Iraq, non è un Addio alle armi

Aggiornato il 03/05/18 at 04:37 pm


di Paolo della Sala
La mia analisi sul futuro politico nell’Iraq dopo l’uscita delle ultime unità combattenti USA, con due preziose osservazioni del generale Carlo Jean. Su Il Secolo XIX di oggi. Il ritiro delle truppe americane dall’Iraq non significa un Addio alle armi, come precisa doverosamente un portavoce del Pentagono: rimarranno 50.000 militari in supporto all’esercito iracheno, con alcune migliaia di mercenari. L’Iraq di oggi sembra un Libano diviso tra curdi, sunniti e gli sciiti maggioritari, e sottoposto a pesanti ingerenze estere.

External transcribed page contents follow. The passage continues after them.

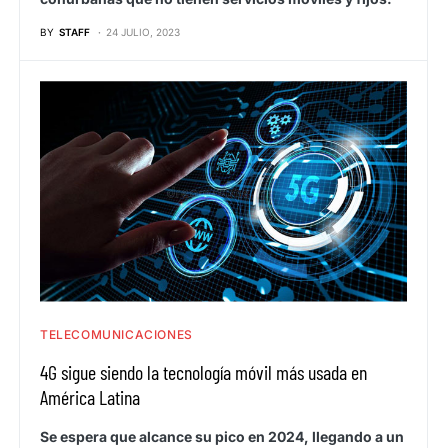
BY
STAFF
24 JULIO, 2023
TELECOMUNICACIONES
4G sigue siendo la tecnología móvil más usada en
América Latina
Se espera que alcance su pico en 2024, llegando a un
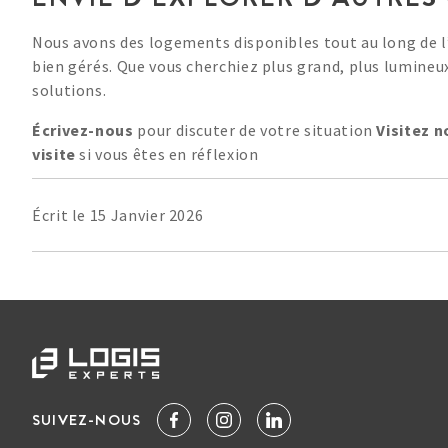
Nous avons des logements disponibles tout au long de l
bien gérés. Que vous cherchiez plus grand, plus lumineux
solutions.
Écrivez-nous
pour discuter de votre situation
Visitez n
visite
si vous êtes en réflexion
Écrit le 15 Janvier 2026
SUIVEZ-NOUS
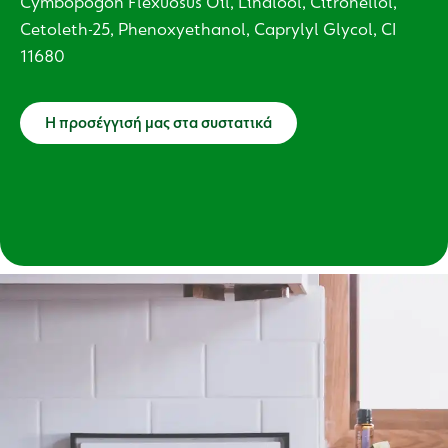
Cymbopogon Flexuosus Oil, Linalool, Citronellol,
Cetoleth-25, Phenoxyethanol, Caprylyl Glycol, CI
11680
Η προσέγγισή μας στα συστατικά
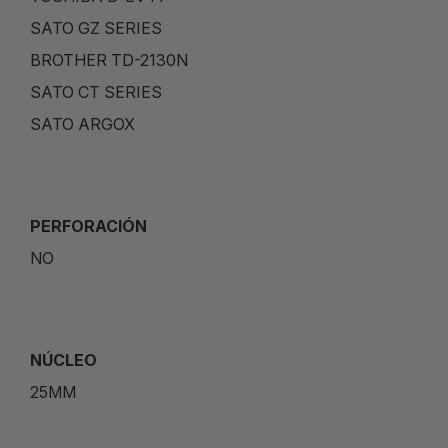
SATO GZ SERIES
BROTHER TD-2130N
SATO CT SERIES
SATO ARGOX
PERFORACIÓN
NO
NÚCLEO
25MM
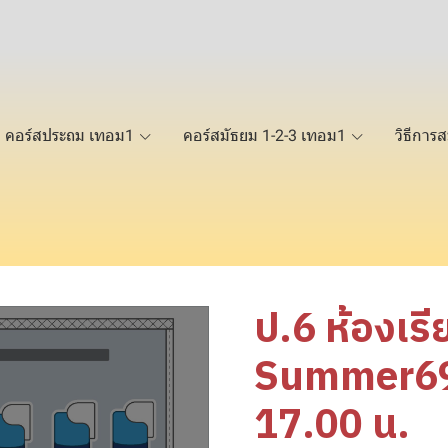
คอร์สประถม เทอม1
คอร์สมัธยม 1-2-3 เทอม1
วิธีการส
ป.6 ห้องเร
Summer69 
17.00 น.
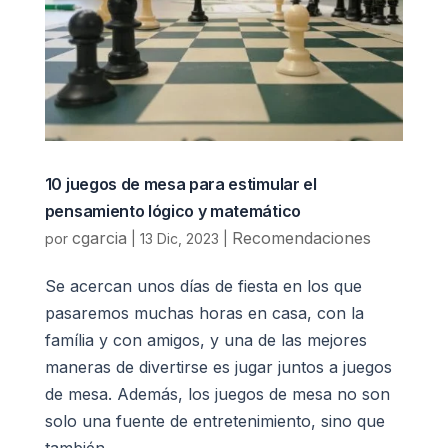
10 juegos de mesa para estimular el
pensamiento lógico y matemático
cgarcia
Recomendaciones
por
|
13 Dic, 2023
|
Se acercan unos días de fiesta en los que
pasaremos muchas horas en casa, con la
família y con amigos, y una de las mejores
maneras de divertirse es jugar juntos a juegos
de mesa. Además, los juegos de mesa no son
solo una fuente de entretenimiento, sino que
también...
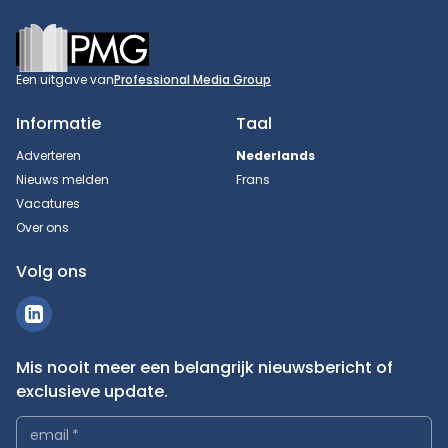
Footer
Een uitgave van
Professional Media Group
Informatie
Taal
Adverteren
Nederlands
Nieuws melden
Frans
Vacatures
Over ons
Volg ons
Mis nooit meer een belangrijk nieuwsbericht of
exclusieve update.
email
*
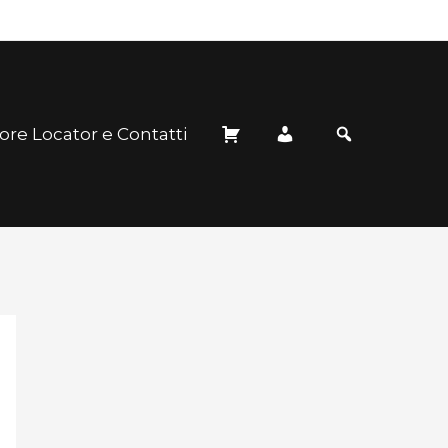
ore Locator e Contatti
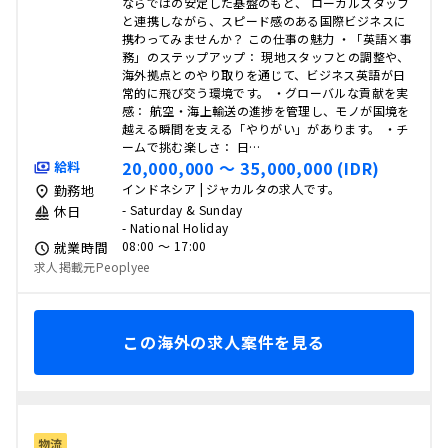
ならではの安定した基盤のもと、 ローカルスタッフ
と連携しながら、スピード感のある国際ビジネスに
携わってみませんか？ この仕事の魅力 ・「英語×事
務」のステップアップ： 現地スタッフとの調整や、
海外拠点とのやり取りを通じて、ビジネス英語が日
常的に飛び交う環境です。 ・グローバルな貢献を実
感： 航空・海上輸送の進捗を管理し、モノが国境を
越える瞬間を支える「やりがい」があります。 ・チ
ームで挑む楽しさ： 日…
20,000,000 〜 35,000,000 (IDR)
給料
インドネシア | ジャカルタの求人です。
勤務地
- Saturday & Sunday
休日
- National Holiday
08:00 〜 17:00
就業時間
求人掲載元Peoplyee
この海外の求人案件を見る
物流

Il vuoto di potere politico si prolunga dalle elezioni di marzo, quando aveva vinto Iraqiya, la alleanza sciita nazionalista e “laica” dell’ex premier Allawi, che comprende anche dei sunniti e ha ottenuto 91 seggi su 325. Tuttavia il premier uscente Nuri al Maliki, leader della Alleanza per lo Stato di Diritto, dopo le lezioni si è alleato con la Iraqi National Alliance, nella quale cresce il ruolo degli sciiti fondamentalisti sadristi. Le due formazioni raggiungerebbero 159 seggi, ma non trovano l’accordo sul nome del nuovo primo ministro, e così si pensa a un governo bipartizan Maliki-Allawi, ma senza che nulla si concretizzi.
Il generale Carlo Jean -docente di Studi Strategici ed ex presidente del Centro Alti Studi della Difesa-, intervistato dal Secolo XIX, ritiene che “il vuoto politico possa essere risolto grazie a personalità indipendenti come l’ex ministro dell’Energia Kareem Waheed (dimessosi di recente per i continui black out di energia elettrica). Waheed -un ingegnere specializzato nel settore nucleare- ha subito il carcere sotto la dittatura di Saddam Hussein e si è poi trasferito nel Regno Unito. Si tratterebbe quindi di una personalità gradita sia agli sciiti moderati sia alla policy di Obama, in grado di trovare un compromesso che resta comunque difficile”.
Se saltasse la soluzione indicata dal generale Jean, si propongono scenari degni di un thriller, delineati dalla intelligence israeliana, cui allude anche l’ex ministro di Saddam Tareq Aziz, secondo il quale l’uscita dei militari statunitensi “lascia l’Iraq in mano ai lupi”.
Secondo queste analisi il premier uscente al Maliki starebbe pianificando una guerra contro i sunniti e sta cercando di eliminare i centri di aiuto finanziati dai sauditi e dai siriani, comprandone gli addetti.
I curdi sono furiosi con Obama perché non ha risolto la titolarità dei ricchi giacimenti di Kirkuk, parte della loro provincia autonoma. Ci sarebbe un piano curdo per impadronirsi militarmente della zona, da attuare già a settembre.
L’Iran invece vorrebbe prendere il controllo diretto della zona di Bassora. Oltre al petrolio del sud sciita, Teheran vorrebbe prendere possesso delle città sante di Karbala e Najaf, dove colpisce il terrorismo della jihad sunnita. La Siria oscilla tra l’asse coi turchi e i sauditi, rinforzato da un recente meeting in Libano, e le relazioni pericolose con l’Iran.
Un bilancio economico è doveroso. Secondo il Nobel per l’economia Joseph Striglitz, autore de La guerra da tre bilioni di dollari, il costo di Iraqi freedom sarebbe di 3000 miliardi di dollari, più alto del conflitto vietnamita ai costi attuali. Per il generale Carlo Jean il computo di Striglitz va riportato sotto ai 1000 miliardi, ma il costo per soldato rimane altissimo. Striglitz parla di 400.000 dollari per soldato, e il generale Jean aggiunge “La logistica deve provvedere ai rifornimenti di armi, cibo e servizi in territori complicati. Nell’Afghanistan, dove saranno trasferite le truppe che erano di stanza in Iraq, si può arrivare a un costo per unità combattente molto maggiore”.